Freedom Fest gets big crowd, an extra hand
JANESVILLE—As large crowds turned out Saturday for Freedom Fest, organizers of the Christian-based festival on Janesville's east side said they were glad for the extra hand they got in running the event this year.
New Life Assembly of God head Minister Jason Karampatsos, whose church has put on Freedom Fest on the church's grounds each year since 2002, said more local churches have begun volunteering to help with the event.
In all, Karampatsos said, about 300 of his church's members volunteered to run youth activity booths and host spiritual and Christian outreach to attendants at the festival. But about 100 more volunteers, including people from other local churches, joined New Life in a volunteer role at Saturday's festival.

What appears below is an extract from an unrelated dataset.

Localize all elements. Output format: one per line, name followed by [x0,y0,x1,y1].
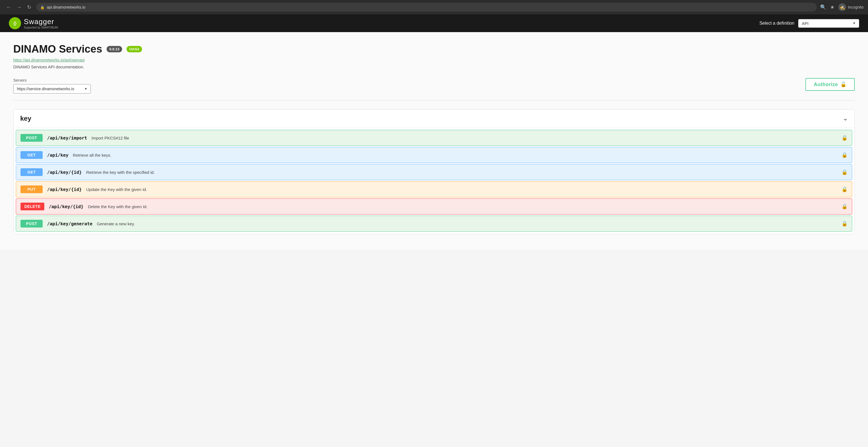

He said about a dozen local churches worked in tandem to offer outreach, including some at the festival's prayer tent, where festival goers could stop, get out of the sun and pray with volunteers. Other volunteers from local churches floated around the grounds, offering prayer and welcoming guests.
Involvement from other churches has given the festival a new flavor, Karampatsos said, and a sense that the festival is being embraced by the local Christian community as a whole. Karampatsos said the growing partnership was a casual one, but it is meant to give the festival a more inclusive “community” feel.
“After last year's festival, when we as a church de-briefed, we wanted to figure out how to get more intertwined with other churches in this event," he said. "It's about finding more opportunities for other churches to engage and win the day.”
The extra help couldn't hurt. The festival annually draws 20,000 to 30,000 visitors through its gates, according to Janesville Police Department estimates.
The event remains free to get into, and it continues to include a full carnival with large rides and a multi-genre music festival that features ational touring artists.
This year, Karampatsos said the event landed a Janesville Area Convention and Vistors Bureau grant that helped Freedom Fest market itself in Madison and statewide. He believes the extra marketing brought a bigger crowd, based on the early turnout.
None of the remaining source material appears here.